#### Your goal:
A stretch of the entries below is to be set down exactly, running from the line with "Higashino Keigo" through the line with "Ajouter un commentaire", both included, and no other line.

#### Extracted entries:
<<<<

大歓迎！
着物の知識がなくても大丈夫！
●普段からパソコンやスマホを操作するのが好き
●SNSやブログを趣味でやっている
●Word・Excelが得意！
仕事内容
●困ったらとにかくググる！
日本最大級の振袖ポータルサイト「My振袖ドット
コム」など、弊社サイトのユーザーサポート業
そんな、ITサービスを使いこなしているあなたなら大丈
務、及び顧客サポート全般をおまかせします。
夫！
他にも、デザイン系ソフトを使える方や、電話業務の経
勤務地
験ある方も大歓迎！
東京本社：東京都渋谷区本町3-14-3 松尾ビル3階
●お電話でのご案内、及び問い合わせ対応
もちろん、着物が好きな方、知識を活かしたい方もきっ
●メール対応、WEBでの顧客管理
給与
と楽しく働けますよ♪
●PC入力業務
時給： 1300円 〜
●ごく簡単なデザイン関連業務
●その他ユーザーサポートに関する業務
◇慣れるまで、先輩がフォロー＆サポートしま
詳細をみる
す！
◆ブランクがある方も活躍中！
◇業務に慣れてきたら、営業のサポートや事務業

>>>>
<<<<

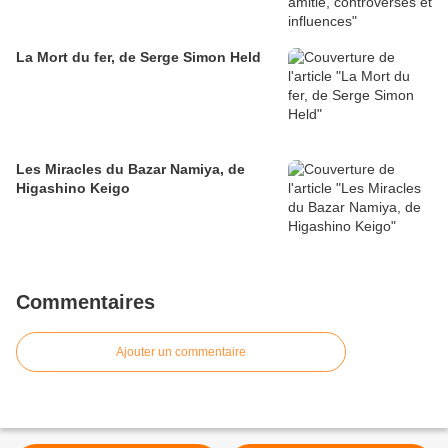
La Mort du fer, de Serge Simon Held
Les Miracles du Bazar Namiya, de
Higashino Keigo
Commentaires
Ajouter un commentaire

>>>>
<<<<

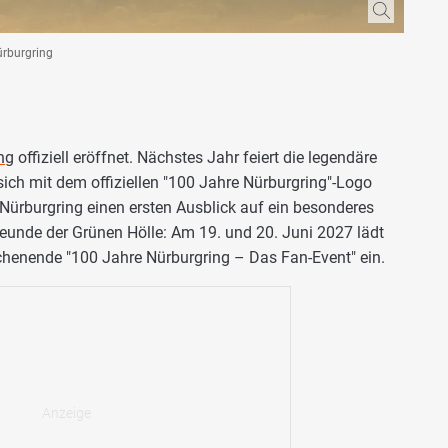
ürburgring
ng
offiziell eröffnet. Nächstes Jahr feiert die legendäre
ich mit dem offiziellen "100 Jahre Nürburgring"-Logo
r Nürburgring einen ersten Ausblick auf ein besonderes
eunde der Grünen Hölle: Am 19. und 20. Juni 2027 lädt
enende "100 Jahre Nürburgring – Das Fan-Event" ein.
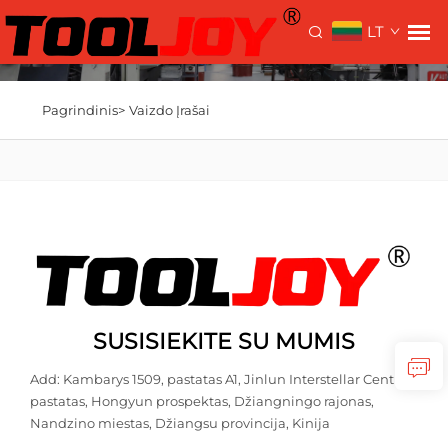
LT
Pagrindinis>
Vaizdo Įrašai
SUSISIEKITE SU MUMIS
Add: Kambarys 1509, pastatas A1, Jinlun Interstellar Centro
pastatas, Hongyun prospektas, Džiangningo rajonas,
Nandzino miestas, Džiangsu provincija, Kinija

>>>>

#### Output below:
Higashino Keigo
Commentaires
Ajouter un commentaire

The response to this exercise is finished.